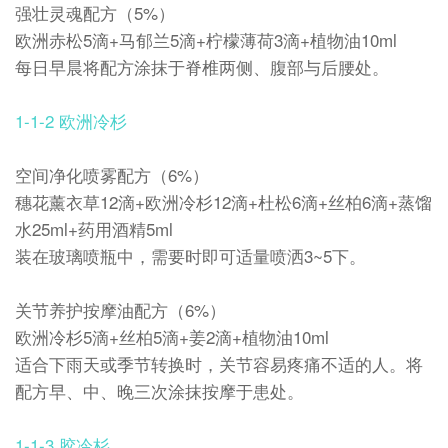
强壮灵魂配方（5%）
欧洲赤松5滴+马郁兰5滴+柠檬薄荷3滴+植物油10ml
每日早晨将配方涂抹于脊椎两侧、腹部与后腰处。
1-1-2 欧洲冷杉
空间净化喷雾配方（6%）
穗花薰衣草12滴+欧洲冷杉12滴+杜松6滴+丝柏6滴+蒸馏
水25ml+药用酒精5ml
装在玻璃喷瓶中，需要时即可适量喷洒3~5下。
关节养护按摩油配方（6%）
欧洲冷杉5滴+丝柏5滴+姜2滴+植物油10ml
适合下雨天或季节转换时，关节容易疼痛不适的人。将
配方早、中、晚三次涂抹按摩于患处。
1-1-3 胶冷杉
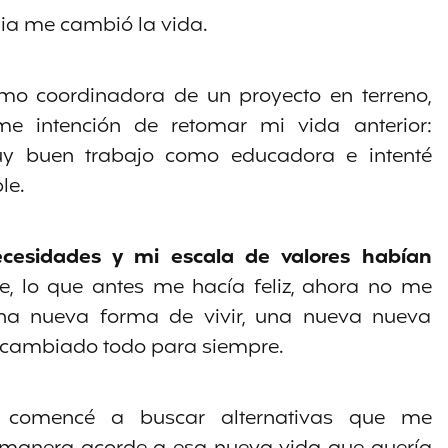
ia me cambió la vida.
como coordinadora de un proyecto en terreno,
me intención de retomar mi vida anterior:
y buen trabajo como educadora e intenté
le.
cesidades y mi escala de valores habían
, lo que antes me hacía feliz, ahora no me
una nueva forma de vivir, una nueva nueva
an cambiado todo para siempre.
or, comencé a buscar alternativas que me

───

ABOUT THIS TASK: Word for word, return the entries above, but without any pictures.

RESPONSE AREA:
强壮灵魂配方（5%）
欧洲赤松5滴+马郁兰5滴+柠檬薄荷3滴+植物油10ml
每日早晨将配方涂抹于脊椎两侧、腹部与后腰处。
1-1-2 欧洲冷杉
空间净化喷雾配方（6%）
穗花薰衣草12滴+欧洲冷杉12滴+杜松6滴+丝柏6滴+蒸馏
水25ml+药用酒精5ml
装在玻璃喷瓶中，需要时即可适量喷洒3~5下。
关节养护按摩油配方（6%）
欧洲冷杉5滴+丝柏5滴+姜2滴+植物油10ml
适合下雨天或季节转换时，关节容易疼痛不适的人。将
配方早、中、晚三次涂抹按摩于患处。
1-1-3 胶冷杉
ia me cambió la vida.
como coordinadora de un proyecto en terreno,
me intención de retomar mi vida anterior:
y buen trabajo como educadora e intenté
le.
cesidades y mi escala de valores habían
, lo que antes me hacía feliz, ahora no me
una nueva forma de vivir, una nueva nueva
an cambiado todo para siempre.
or, comencé a buscar alternativas que me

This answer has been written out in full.